Sunday, April 14, 2013

Civil Society wants greater focus on human rights violations in Eritrea


Eritrea’s rights violations goes beyond the country’s borders, claims Hala Alkarib.

Free Eritrea democracy march in San Francisco 159
Free Eritrea democracy march in San Francisco (Photo credit: Steve Rhodes)
The Eritrean state has become synonymous with human rights abuses against its population, NGOs in the Horn of Africa, demanding greater attention to rights abuses in that country, said on Wednesday.

The Strategic Initiative for Women in the Horn of Africa (SIHA Network) and the East and Horn of Africa Human Rights Defenders Project (EHAHRD) accuse Eritrea’s military regime of imposing strict controls upon religious freedom, freedom of movement, access to food, healthcare, and freedom of expression.

During an April 10, 2013 discussion held on the margins of the 53rd Ordinary Session of the African Commission on Human and Peoples’ Rights (April 9-23), the SIHA Network and EHAHRD said Eritrean government also represses civil and political rights activists with arbitrary arrest, detention and torture as a mean to forced compliance.

The African Commission is set up as an institution address human rights violations taking place within the continent.

“The influences of the depressing situation in Eritrea expand beyond the country’s borders,” Hala Alkarib, Regional Director SIHA Network said. “Eritrean refugees are being executed, tortured, detained, enslaved and kidnapped in the territories of Sudan and Egypt.”

To Alkarib’s dismay, both Sudan and Egypt are ignoring their legal responsibilities towards the Eritrean refugee population.

Hassan Shire, Director of EHAHRDP said “Human rights defenders and journalists who speak about the issues are always targeted.”

The event was attended by the UN Special Rapporteur for Eritrea, Ms Sheila Keetharuth and African civil society organisations.  

English: Presidential Flag of Eritrea
English: Presidential Flag of Eritrea (Photo credit: Wikipedia)

Background

Eritrea was granted independence as a State by the UN in 1993, and despite provisions for the creation of a multi-party democracy by the 1997 Constitution, the country has been strictly ruled as a one-party state.

National elections have never taken place in that country even though they have been scheduled (the most recent in 2001).

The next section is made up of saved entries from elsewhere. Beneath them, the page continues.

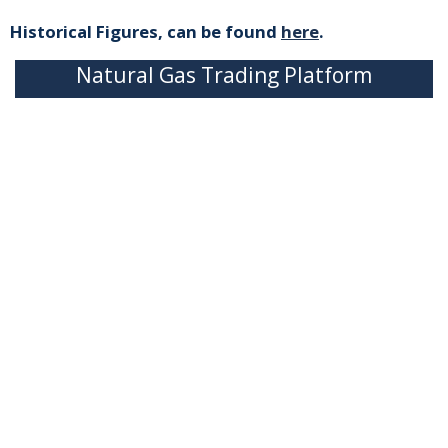
Historical Figures, can be found
here
.
Natural Gas Trading Platform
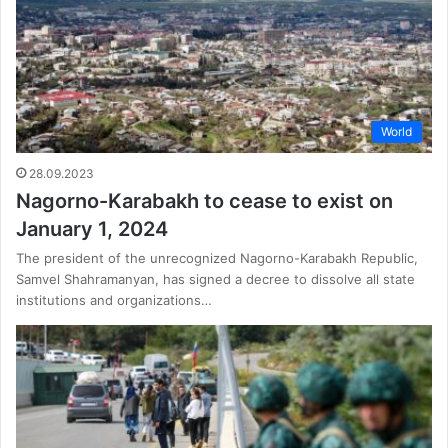
World
28.09.2023
Nagorno-Karabakh to cease to exist on
January 1, 2024
The president of the unrecognized Nagorno-Karabakh Republic,
Samvel Shahramanyan, has signed a decree to dissolve all state
institutions and organizations…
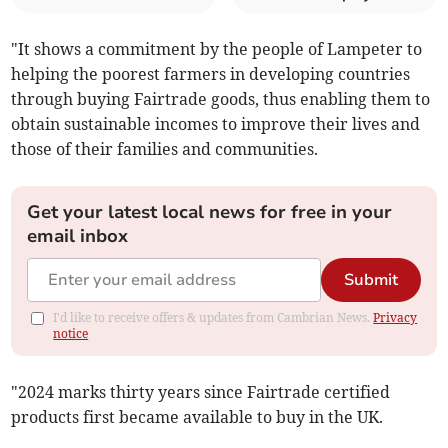
"It shows a commitment by the people of Lampeter to
helping the poorest farmers in developing countries
through buying Fairtrade goods, thus enabling them to
obtain sustainable incomes to improve their lives and
those of their families and communities.
Get your latest local news for free in your
email inbox
Submit
I'd like to receive offers & updates from Cambrian News.
Privacy
notice
"2024 marks thirty years since Fairtrade certified
products first became available to buy in the UK.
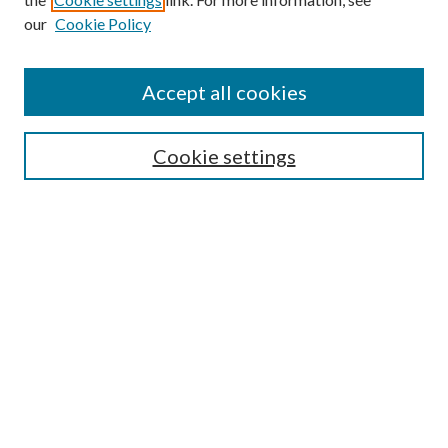
our
Cookie Policy
Find
Accept all cookies
Enter search terms:
Cookie settings
Select context to search:
Advanced Search
Notify me via email or
RSS
Featured Collections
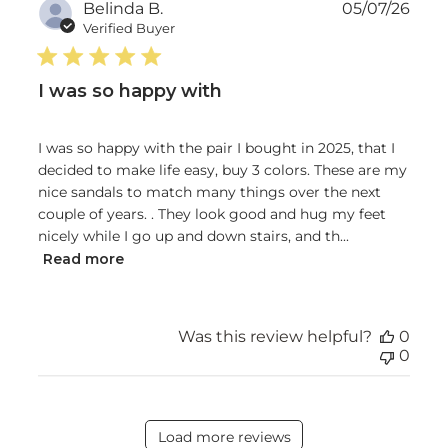
Publ
Belinda B.
05/07/26
date
Verified Buyer
I was so happy with
I was so happy with the pair I bought in 2025, that I
decided to make life easy, buy 3 colors. These are my
nice sandals to match many things over the next
couple of years. . They look good and hug my feet
nicely while I go up and down stairs, and th...
Read more
Was this review helpful?
0
0
Load more reviews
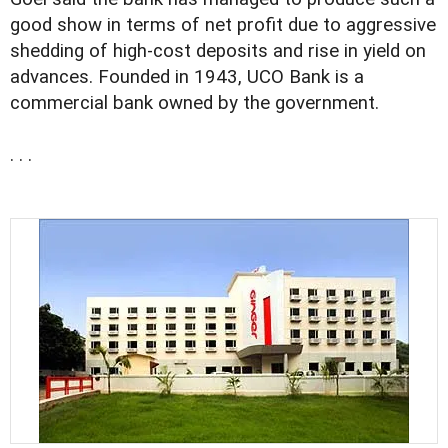
good show in terms of net profit due to aggressive
shedding of high-cost deposits and rise in yield on
advances. Founded in 1943, UCO Bank is a
commercial bank owned by the government.
. . .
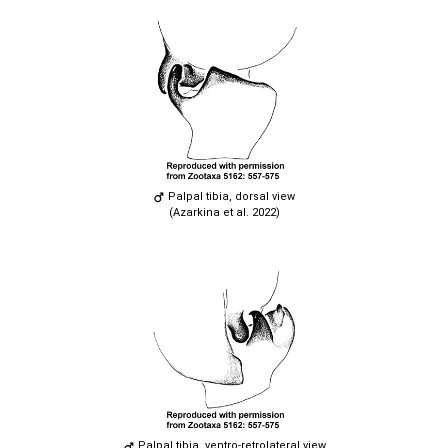
Palpal tibia, dorsal view
(Azarkina et al. 2022)
Palpal tibia, ventro-retrolateral view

The People's Front for Democracy and Justice (PFDJ) led by President Isaias Afewerki continues to rule unchallenged.

Mr Afewerki has sanctioned that only four religious groups are permitted, they are, Eritrean Orthodox Tewahedo Church, the Roman Catholic Church, Eritrean Lutheran Church, and Sunnite Islam.

Eritrea has signed, ratified or acceded to multiple international human rights treatises inclusive of the International Convention for the Elimination of All forms of Discrimination Against Women (CEDAW), the Convention concerning Forced or Compulsory Labour, the International Covenant on Civil and Political Rights, among many others.

“There exists however a significant disparity between the written commitments and the actualisation of these rights in Eritrean society,” human rights NGOs said.

An enlargeable map of the State of Eritrea
An enlargeable map of the State of Eritrea (Photo credit: Wikipedia)
Although legislation permits freedom of movement and foreign migration, in practice, many restrictions apply. “Persons who are undertaking national service for example are routinely denied permission to leave,” they said.

According to UN High Commission for Refugees, up to 3000 refugees are leaving Eritrea every month. The UNHCR estimates as of January 2012 indicated there were 251,954 Eritrean refugees and 14,172 asylum seekers spread across the Horn of Africa.